* PROBLEM DESCRIPTION:
Could you retype the records word for word but without any pictures?

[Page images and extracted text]
┌────────

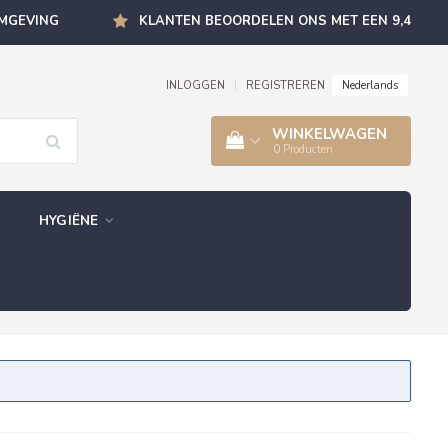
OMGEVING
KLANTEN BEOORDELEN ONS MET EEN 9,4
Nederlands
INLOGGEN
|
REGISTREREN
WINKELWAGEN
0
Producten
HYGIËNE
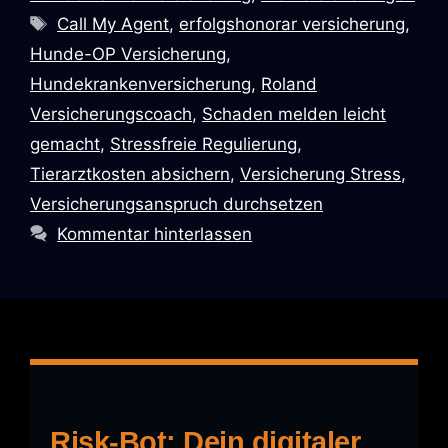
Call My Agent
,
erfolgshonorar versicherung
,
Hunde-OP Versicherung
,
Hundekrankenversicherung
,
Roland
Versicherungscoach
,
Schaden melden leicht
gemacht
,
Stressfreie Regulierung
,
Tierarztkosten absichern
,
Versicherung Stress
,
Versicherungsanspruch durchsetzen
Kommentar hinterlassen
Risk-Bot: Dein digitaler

└────────

* RESULT OF THIS EXERCISE:
OMGEVING
KLANTEN BEOORDELEN ONS MET EEN 9,4
Nederlands
INLOGGEN
|
REGISTREREN
WINKELWAGEN
0
Producten
HYGIËNE
Call My Agent
,
erfolgshonorar versicherung
,
Hunde-OP Versicherung
,
Hundekrankenversicherung
,
Roland
Versicherungscoach
,
Schaden melden leicht
gemacht
,
Stressfreie Regulierung
,
Tierarztkosten absichern
,
Versicherung Stress
,
Versicherungsanspruch durchsetzen
Kommentar hinterlassen
Risk-Bot: Dein digitaler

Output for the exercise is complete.